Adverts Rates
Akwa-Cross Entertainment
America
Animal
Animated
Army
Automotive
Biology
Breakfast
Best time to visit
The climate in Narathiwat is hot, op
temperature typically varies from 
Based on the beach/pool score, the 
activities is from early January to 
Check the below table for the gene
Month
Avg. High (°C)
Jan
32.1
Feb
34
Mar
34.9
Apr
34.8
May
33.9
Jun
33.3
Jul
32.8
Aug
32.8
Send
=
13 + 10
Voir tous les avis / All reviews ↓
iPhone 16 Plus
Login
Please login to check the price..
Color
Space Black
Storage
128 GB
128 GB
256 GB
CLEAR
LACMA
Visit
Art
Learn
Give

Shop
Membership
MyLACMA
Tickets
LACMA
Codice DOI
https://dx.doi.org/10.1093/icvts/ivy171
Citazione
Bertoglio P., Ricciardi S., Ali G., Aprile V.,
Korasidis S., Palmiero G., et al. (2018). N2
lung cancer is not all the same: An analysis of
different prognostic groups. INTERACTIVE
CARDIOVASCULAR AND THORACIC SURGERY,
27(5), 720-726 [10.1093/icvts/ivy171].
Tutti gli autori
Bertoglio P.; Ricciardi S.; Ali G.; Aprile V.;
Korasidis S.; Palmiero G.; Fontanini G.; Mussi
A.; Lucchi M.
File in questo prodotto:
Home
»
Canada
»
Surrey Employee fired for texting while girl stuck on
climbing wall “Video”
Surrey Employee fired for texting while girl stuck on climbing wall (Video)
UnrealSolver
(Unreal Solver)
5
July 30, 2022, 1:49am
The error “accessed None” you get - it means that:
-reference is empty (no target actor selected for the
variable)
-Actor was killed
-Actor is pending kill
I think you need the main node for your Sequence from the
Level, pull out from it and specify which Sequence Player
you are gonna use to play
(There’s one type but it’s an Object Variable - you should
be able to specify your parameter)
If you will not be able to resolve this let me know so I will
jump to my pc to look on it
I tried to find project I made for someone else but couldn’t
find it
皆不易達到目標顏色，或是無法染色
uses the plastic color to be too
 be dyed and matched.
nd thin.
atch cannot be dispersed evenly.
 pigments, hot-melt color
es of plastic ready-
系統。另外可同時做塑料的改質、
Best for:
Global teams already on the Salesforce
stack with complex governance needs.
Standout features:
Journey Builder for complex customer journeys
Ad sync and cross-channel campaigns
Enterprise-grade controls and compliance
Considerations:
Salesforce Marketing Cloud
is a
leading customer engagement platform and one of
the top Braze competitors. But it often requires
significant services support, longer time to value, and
--
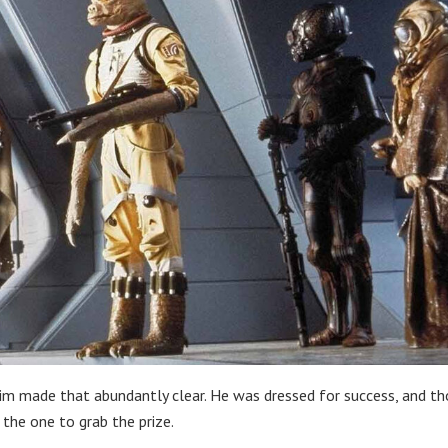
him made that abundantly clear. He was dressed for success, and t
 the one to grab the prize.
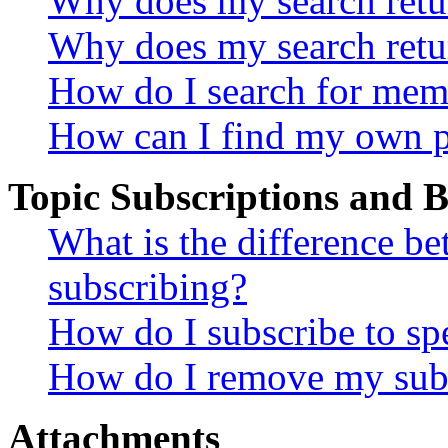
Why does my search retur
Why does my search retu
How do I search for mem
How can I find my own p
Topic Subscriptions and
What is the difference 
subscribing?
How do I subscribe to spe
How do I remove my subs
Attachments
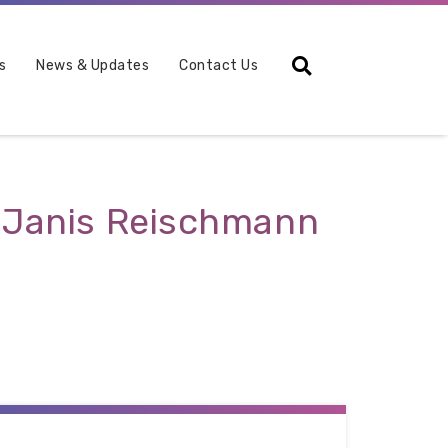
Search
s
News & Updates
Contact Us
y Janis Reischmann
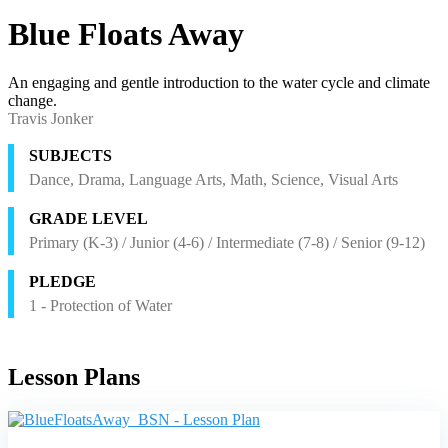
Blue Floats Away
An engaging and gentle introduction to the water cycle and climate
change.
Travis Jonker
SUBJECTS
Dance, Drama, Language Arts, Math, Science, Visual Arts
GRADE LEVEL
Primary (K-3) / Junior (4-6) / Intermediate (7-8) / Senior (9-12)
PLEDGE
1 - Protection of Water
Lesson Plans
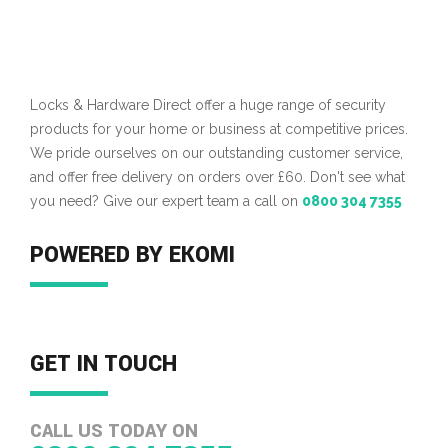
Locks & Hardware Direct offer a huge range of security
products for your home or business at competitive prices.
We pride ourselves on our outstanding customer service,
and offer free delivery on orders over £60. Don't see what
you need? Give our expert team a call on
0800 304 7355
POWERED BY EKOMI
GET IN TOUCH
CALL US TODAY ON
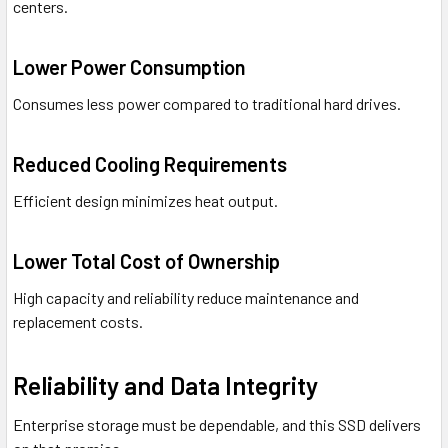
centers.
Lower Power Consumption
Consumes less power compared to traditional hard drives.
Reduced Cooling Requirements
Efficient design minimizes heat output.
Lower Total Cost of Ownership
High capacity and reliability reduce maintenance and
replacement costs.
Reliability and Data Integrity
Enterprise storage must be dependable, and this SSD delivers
--
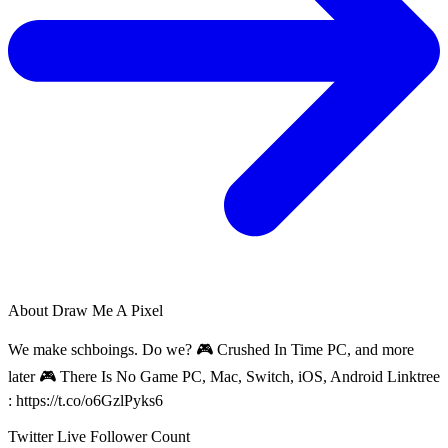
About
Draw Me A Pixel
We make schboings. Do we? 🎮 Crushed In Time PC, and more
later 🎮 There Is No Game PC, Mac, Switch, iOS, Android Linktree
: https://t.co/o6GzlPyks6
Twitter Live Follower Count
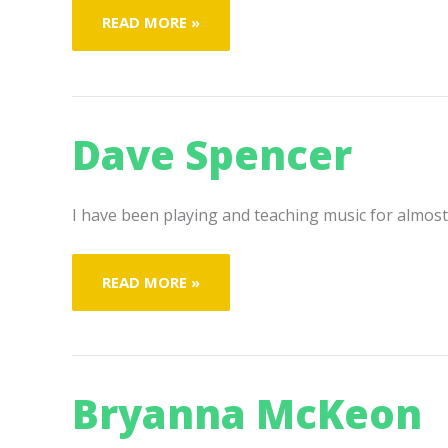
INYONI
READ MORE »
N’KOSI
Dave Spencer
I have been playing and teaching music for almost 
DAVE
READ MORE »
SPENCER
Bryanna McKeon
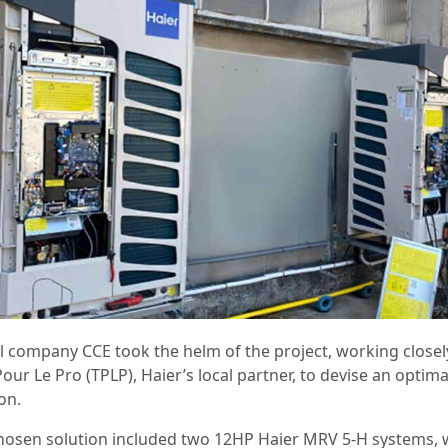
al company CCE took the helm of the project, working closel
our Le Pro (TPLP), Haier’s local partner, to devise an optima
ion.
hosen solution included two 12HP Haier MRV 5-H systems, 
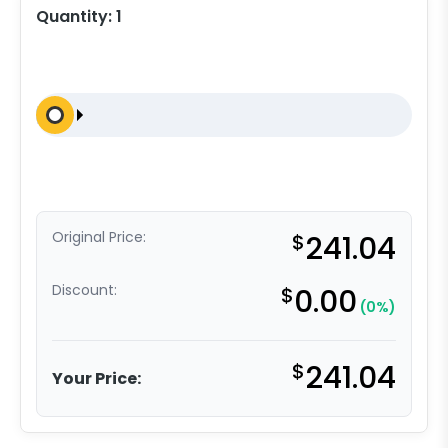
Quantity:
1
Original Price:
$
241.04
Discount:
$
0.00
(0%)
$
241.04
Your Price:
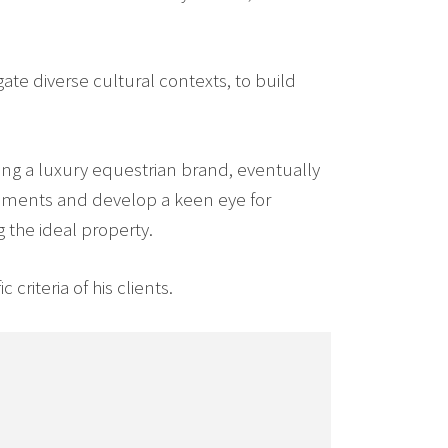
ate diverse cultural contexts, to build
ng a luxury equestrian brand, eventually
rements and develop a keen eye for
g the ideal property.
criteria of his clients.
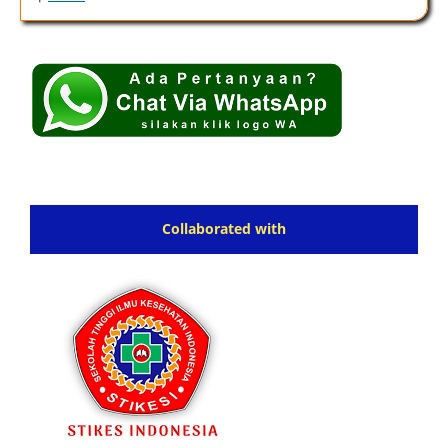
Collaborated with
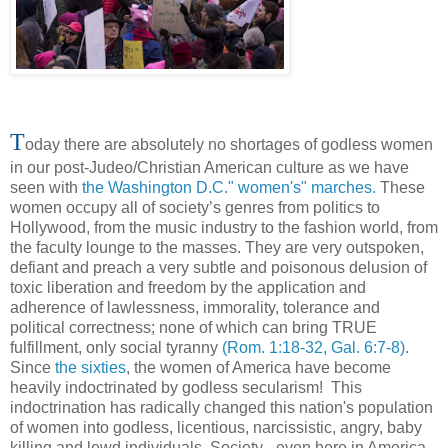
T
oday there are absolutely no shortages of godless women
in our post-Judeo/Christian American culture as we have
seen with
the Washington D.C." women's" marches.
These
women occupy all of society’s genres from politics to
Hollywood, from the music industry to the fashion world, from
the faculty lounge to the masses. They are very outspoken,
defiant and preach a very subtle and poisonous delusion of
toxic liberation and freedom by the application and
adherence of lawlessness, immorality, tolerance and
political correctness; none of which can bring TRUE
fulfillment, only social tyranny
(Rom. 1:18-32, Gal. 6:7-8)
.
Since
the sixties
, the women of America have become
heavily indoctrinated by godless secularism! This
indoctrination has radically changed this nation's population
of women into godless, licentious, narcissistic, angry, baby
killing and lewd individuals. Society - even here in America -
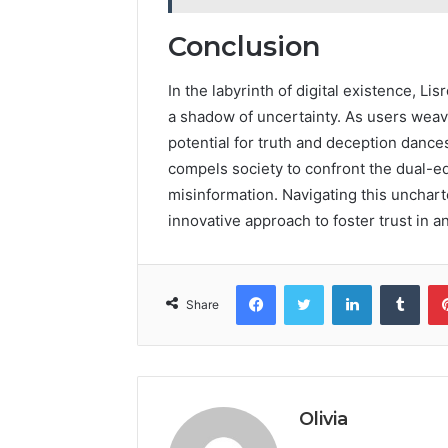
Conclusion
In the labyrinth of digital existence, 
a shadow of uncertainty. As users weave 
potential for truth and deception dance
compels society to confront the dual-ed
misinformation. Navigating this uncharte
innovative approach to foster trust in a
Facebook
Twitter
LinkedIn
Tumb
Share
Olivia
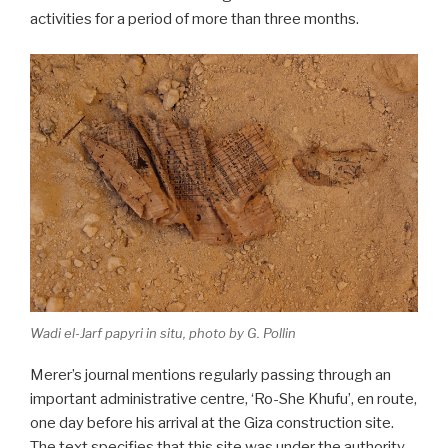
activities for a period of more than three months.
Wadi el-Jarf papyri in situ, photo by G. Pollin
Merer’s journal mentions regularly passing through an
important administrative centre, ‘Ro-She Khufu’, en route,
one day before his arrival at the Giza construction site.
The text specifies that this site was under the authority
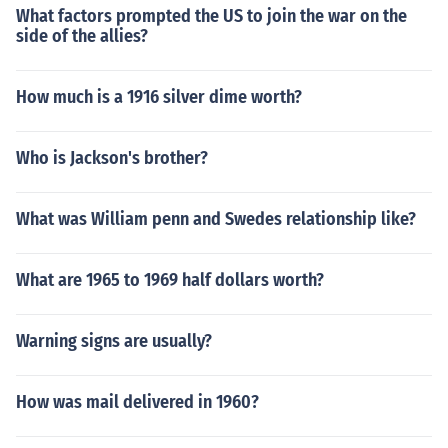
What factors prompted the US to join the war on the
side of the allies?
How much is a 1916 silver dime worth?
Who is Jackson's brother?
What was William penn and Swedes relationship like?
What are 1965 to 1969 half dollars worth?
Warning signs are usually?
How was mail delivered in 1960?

▸ **WHAT IS BEING ASKED**
From the entries above, write out only the lines starting at the line that holds "Space Black" and ending at the line that holds "uses the plastic color to be too", keeping both and matching them exactly.

▸ **SOLUTION BELOW**
Space Black
Storage
128 GB
128 GB
256 GB
CLEAR
LACMA
Visit
Art
Learn
Give

Shop
Membership
MyLACMA
Tickets
LACMA
Codice DOI
https://dx.doi.org/10.1093/icvts/ivy171
Citazione
Bertoglio P., Ricciardi S., Ali G., Aprile V.,
Korasidis S., Palmiero G., et al. (2018). N2
lung cancer is not all the same: An analysis of
different prognostic groups. INTERACTIVE
CARDIOVASCULAR AND THORACIC SURGERY,
27(5), 720-726 [10.1093/icvts/ivy171].
Tutti gli autori
Bertoglio P.; Ricciardi S.; Ali G.; Aprile V.;
Korasidis S.; Palmiero G.; Fontanini G.; Mussi
A.; Lucchi M.
File in questo prodotto:
Home
»
Canada
»
Surrey Employee fired for texting while girl stuck on
climbing wall “Video”
Surrey Employee fired for texting while girl stuck on climbing wall (Video)
UnrealSolver
(Unreal Solver)
5
July 30, 2022, 1:49am
The error “accessed None” you get - it means that:
-reference is empty (no target actor selected for the
variable)
-Actor was killed
-Actor is pending kill
I think you need the main node for your Sequence from the
Level, pull out from it and specify which Sequence Player
you are gonna use to play
(There’s one type but it’s an Object Variable - you should
be able to specify your parameter)
If you will not be able to resolve this let me know so I will
jump to my pc to look on it
I tried to find project I made for someone else but couldn’t
find it
皆不易達到目標顏色，或是無法染色
uses the plastic color to be too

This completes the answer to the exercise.